The number of COVID-19 cases climbed to 1,965 in the country on Thursday while the death toll rose to 50, according to the Union Health Ministry. It said the government-run transport system should be arranged for those who do not have private vehicles. The ministry said COVID-19, a disease caused by a novel coronavirus (SARS CoV-2), is currently a pandemic, which produces high morbidity in the elderly and in patients with associated comorbidities. “Chronic kidney disease stage-5 patients on dialysis are also vulnerable group because of their existing comorbidities, repeated unavoidable exposure to hospital environment and immunosuppressed state… These patients are therefore not only more prone to acquire infection but also develop severe diseases as compared to general population,” it said. The guidelines stressed that patients on regular dialysis should adhere to prescribed schedule and not miss their dialysis sessions to avoid any emergency dialysis. The guidelines outlined that dialysis units should have a signboard posted prominently in the local language as well as Hindi and English asking patients to report any fever, coughing or breathing problem in dialysis unit and waiting area. All hemodialysis units should educate their personnel, including nephrologists, nurses, technicians, other staff and all patients undergoing treatment along with their caregivers about COVID-19, it said. All universal precautions must be strictly followed and all staff members should strictly follow hand hygiene, the guidelines stated, adding medical and support staff treating infected patients should be monitored for COVID-19 infection at the dialysis facility and should take necessary action if found infected. The ministry recommended that dialysis units should have a designated screening area, where patients can be screened for COVID-19 before allowing them to enter inside dialysis area. It said the screening area should have adequate space to implement social distancing between patients and accompanying persons while waiting for dialysis staff. It also recommended that every patient should be asked about symptoms suspected of COVID-19, history of contact with a diagnosed case of coronavirus infection and history of contact with person who has had recent travel to foreign country or from high COVID-19 prevalence area within the country as notified by the central and state/UT governments respectively.
Inside the dialysis unit, the guidelines stated that suspected or positive COVID-19 patients should properly wear disposable three-layer surgical mask throughout dialysis duration and patients should maintain hand hygiene, follow cough etiquettes, like coughing or sneezing using the inside of the elbow or using tissue paper.

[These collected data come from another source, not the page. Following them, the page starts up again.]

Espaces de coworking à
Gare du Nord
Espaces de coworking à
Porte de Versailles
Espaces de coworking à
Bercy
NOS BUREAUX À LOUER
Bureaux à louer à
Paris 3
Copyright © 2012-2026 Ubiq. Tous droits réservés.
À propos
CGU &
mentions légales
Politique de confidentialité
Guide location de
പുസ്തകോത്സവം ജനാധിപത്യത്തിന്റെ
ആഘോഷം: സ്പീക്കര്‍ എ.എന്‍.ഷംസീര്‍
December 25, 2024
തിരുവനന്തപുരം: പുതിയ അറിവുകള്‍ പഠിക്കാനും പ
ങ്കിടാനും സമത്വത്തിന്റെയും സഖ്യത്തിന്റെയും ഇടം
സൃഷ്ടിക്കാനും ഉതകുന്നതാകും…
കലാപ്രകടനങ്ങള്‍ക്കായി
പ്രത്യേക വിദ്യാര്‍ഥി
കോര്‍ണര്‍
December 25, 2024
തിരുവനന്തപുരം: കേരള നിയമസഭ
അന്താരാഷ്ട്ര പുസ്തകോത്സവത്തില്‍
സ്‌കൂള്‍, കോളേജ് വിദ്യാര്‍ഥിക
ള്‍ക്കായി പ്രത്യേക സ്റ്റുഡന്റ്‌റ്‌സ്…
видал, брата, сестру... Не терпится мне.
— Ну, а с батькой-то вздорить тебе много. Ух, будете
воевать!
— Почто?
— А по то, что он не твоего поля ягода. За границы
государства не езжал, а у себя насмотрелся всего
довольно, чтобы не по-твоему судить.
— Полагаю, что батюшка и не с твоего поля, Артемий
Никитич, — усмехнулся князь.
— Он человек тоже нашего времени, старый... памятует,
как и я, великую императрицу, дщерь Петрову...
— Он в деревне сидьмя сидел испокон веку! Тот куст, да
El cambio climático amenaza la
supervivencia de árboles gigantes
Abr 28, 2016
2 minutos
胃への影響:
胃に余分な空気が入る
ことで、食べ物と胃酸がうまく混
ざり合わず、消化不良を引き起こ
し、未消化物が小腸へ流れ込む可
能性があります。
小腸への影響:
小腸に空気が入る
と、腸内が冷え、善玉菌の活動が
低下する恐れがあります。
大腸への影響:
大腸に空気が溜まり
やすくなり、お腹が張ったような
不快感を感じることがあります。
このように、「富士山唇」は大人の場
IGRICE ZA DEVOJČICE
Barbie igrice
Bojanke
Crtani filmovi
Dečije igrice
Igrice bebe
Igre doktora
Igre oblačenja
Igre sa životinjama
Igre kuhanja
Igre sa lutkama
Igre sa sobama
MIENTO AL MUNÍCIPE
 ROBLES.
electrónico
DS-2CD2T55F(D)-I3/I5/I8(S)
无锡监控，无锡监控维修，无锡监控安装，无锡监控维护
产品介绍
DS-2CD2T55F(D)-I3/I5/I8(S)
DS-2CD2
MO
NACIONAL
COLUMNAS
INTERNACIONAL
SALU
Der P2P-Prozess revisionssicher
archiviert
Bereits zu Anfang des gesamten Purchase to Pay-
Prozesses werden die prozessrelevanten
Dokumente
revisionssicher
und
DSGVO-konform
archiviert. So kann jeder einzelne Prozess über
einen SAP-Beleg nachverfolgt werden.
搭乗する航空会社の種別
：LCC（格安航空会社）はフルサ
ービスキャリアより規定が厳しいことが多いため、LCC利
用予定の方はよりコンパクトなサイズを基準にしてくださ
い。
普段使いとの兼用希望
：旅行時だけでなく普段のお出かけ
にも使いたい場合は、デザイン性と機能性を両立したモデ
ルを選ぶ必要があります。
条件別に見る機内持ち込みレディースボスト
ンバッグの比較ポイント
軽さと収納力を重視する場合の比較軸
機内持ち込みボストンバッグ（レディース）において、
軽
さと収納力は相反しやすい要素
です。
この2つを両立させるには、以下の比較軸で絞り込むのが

For the Dialysis Staff, the ministry said the unit staff should make sure an adequate stock of masks and sanitizers are available in screening area to provide to the patients and accompanying person if necessary.
“During dialysis, it should be ensured that a patient or staff in a unit does not become the source of an outbreak and the dialysis personnel, attendants and caregivers should also wear a three-layer surgical facemask while they are inside dialysis unit,” it said.
It said all patients with suspected or positive COVID-19 be dialyzed in isolation. The isolation ideally be in a separate room with a closed door, but may not be possible in all units.
“The next most suitable option is the use of a separate shift, preferably the last of the day for dialyzing all such patients. This offers the advantage of avoiding long waiting periods or the need for extensive additional disinfection in between shifts. “The next suitable option is to physically separate areas for proven positive and suspected cases. Where this is also not possible, we suggest that the positive or suspected patient may be dialyzed at a row end within the unit ensuring a separation from all other patients by at least 2 meter,” it said, adding staff caring for suspected or proved cases should not look after other patients during the same shift. The ministry urged the dialysis staff to use personal protective equipment (PPE) when dealing with proven or strongly suspected patients of COVID-19.